Stored data entries:
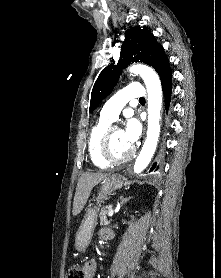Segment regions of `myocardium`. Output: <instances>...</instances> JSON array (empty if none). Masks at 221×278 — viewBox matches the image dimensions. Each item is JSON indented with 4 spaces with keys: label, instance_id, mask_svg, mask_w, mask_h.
Segmentation results:
<instances>
[{
    "label": "myocardium",
    "instance_id": "1",
    "mask_svg": "<svg viewBox=\"0 0 221 278\" xmlns=\"http://www.w3.org/2000/svg\"><path fill=\"white\" fill-rule=\"evenodd\" d=\"M115 128L119 129L117 126H109L105 130L104 134L101 137L99 154L106 163L111 165H120L131 160L135 154V150L134 148H131L129 153L122 158H115L110 154V138H111V133Z\"/></svg>",
    "mask_w": 221,
    "mask_h": 278
}]
</instances>
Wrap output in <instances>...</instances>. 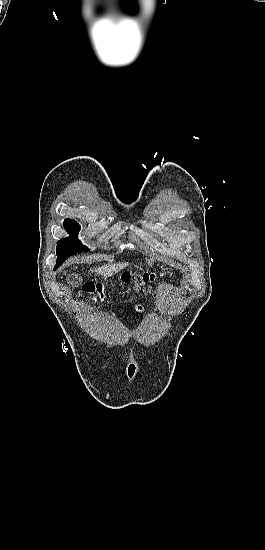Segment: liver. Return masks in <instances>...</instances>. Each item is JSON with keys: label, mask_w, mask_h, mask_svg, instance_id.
Wrapping results in <instances>:
<instances>
[{"label": "liver", "mask_w": 265, "mask_h": 550, "mask_svg": "<svg viewBox=\"0 0 265 550\" xmlns=\"http://www.w3.org/2000/svg\"><path fill=\"white\" fill-rule=\"evenodd\" d=\"M126 265L127 263L108 264L97 268L95 272L103 276H111L114 273L123 269Z\"/></svg>", "instance_id": "obj_1"}]
</instances>
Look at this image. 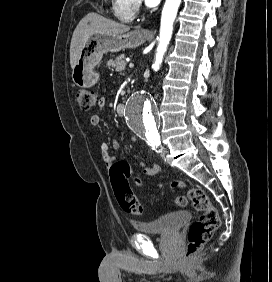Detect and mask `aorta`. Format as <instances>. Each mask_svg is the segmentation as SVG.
<instances>
[{
  "label": "aorta",
  "mask_w": 272,
  "mask_h": 282,
  "mask_svg": "<svg viewBox=\"0 0 272 282\" xmlns=\"http://www.w3.org/2000/svg\"><path fill=\"white\" fill-rule=\"evenodd\" d=\"M181 0H166L162 10L159 43L155 62L158 69L172 37L175 21ZM125 118L128 127L136 134L148 139H160L158 130V110L149 88L141 87L130 95L126 104Z\"/></svg>",
  "instance_id": "1"
}]
</instances>
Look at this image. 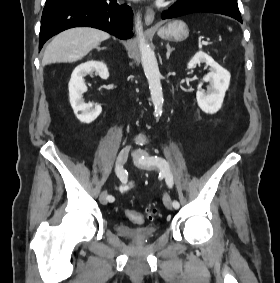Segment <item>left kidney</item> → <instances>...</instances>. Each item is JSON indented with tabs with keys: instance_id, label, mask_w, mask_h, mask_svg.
I'll list each match as a JSON object with an SVG mask.
<instances>
[{
	"instance_id": "obj_1",
	"label": "left kidney",
	"mask_w": 280,
	"mask_h": 283,
	"mask_svg": "<svg viewBox=\"0 0 280 283\" xmlns=\"http://www.w3.org/2000/svg\"><path fill=\"white\" fill-rule=\"evenodd\" d=\"M205 63L210 66V72L205 75L203 82H209L207 91L202 90V84L199 83L196 92L198 106L202 111L208 114L216 113L222 106L225 93L230 84V73L221 67L212 57L199 51L189 61L187 68L192 69L195 65Z\"/></svg>"
}]
</instances>
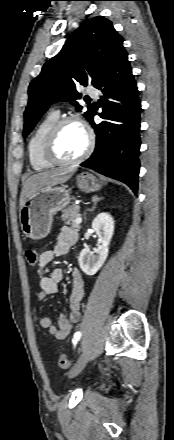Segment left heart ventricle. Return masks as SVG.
Masks as SVG:
<instances>
[{
  "mask_svg": "<svg viewBox=\"0 0 174 440\" xmlns=\"http://www.w3.org/2000/svg\"><path fill=\"white\" fill-rule=\"evenodd\" d=\"M87 135L77 123L71 122L63 126L57 142L56 151L60 158L71 160L78 157L86 148Z\"/></svg>",
  "mask_w": 174,
  "mask_h": 440,
  "instance_id": "b2bd125f",
  "label": "left heart ventricle"
}]
</instances>
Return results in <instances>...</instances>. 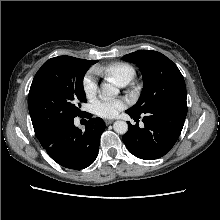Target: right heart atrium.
I'll return each instance as SVG.
<instances>
[{"instance_id":"1","label":"right heart atrium","mask_w":220,"mask_h":220,"mask_svg":"<svg viewBox=\"0 0 220 220\" xmlns=\"http://www.w3.org/2000/svg\"><path fill=\"white\" fill-rule=\"evenodd\" d=\"M82 87L86 98L92 99L95 97L98 87L93 75L88 74L84 77Z\"/></svg>"}]
</instances>
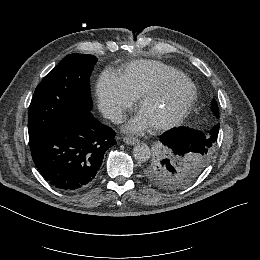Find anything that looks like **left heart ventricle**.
I'll return each mask as SVG.
<instances>
[{
	"instance_id": "obj_1",
	"label": "left heart ventricle",
	"mask_w": 260,
	"mask_h": 260,
	"mask_svg": "<svg viewBox=\"0 0 260 260\" xmlns=\"http://www.w3.org/2000/svg\"><path fill=\"white\" fill-rule=\"evenodd\" d=\"M190 93V86L186 82L174 83L142 107V112L153 124L175 114L184 105Z\"/></svg>"
}]
</instances>
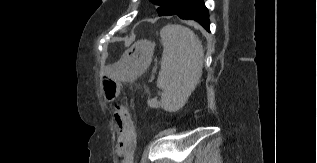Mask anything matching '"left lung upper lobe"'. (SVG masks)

**Aim of the exercise**
Take the line containing "Find anything that" and all lines after it to the end of the data above, and reproduce them exactly, leaving out pictures. Nothing else belongs in the copy.

**Solution to this task**
Find anything that looks like **left heart ventricle**.
I'll return each mask as SVG.
<instances>
[{
	"instance_id": "obj_1",
	"label": "left heart ventricle",
	"mask_w": 260,
	"mask_h": 260,
	"mask_svg": "<svg viewBox=\"0 0 260 260\" xmlns=\"http://www.w3.org/2000/svg\"><path fill=\"white\" fill-rule=\"evenodd\" d=\"M190 93V86L186 82L174 83L142 107V112L153 124L175 114L184 105Z\"/></svg>"
}]
</instances>
Mask anything matching '"left lung upper lobe"'. (SVG masks)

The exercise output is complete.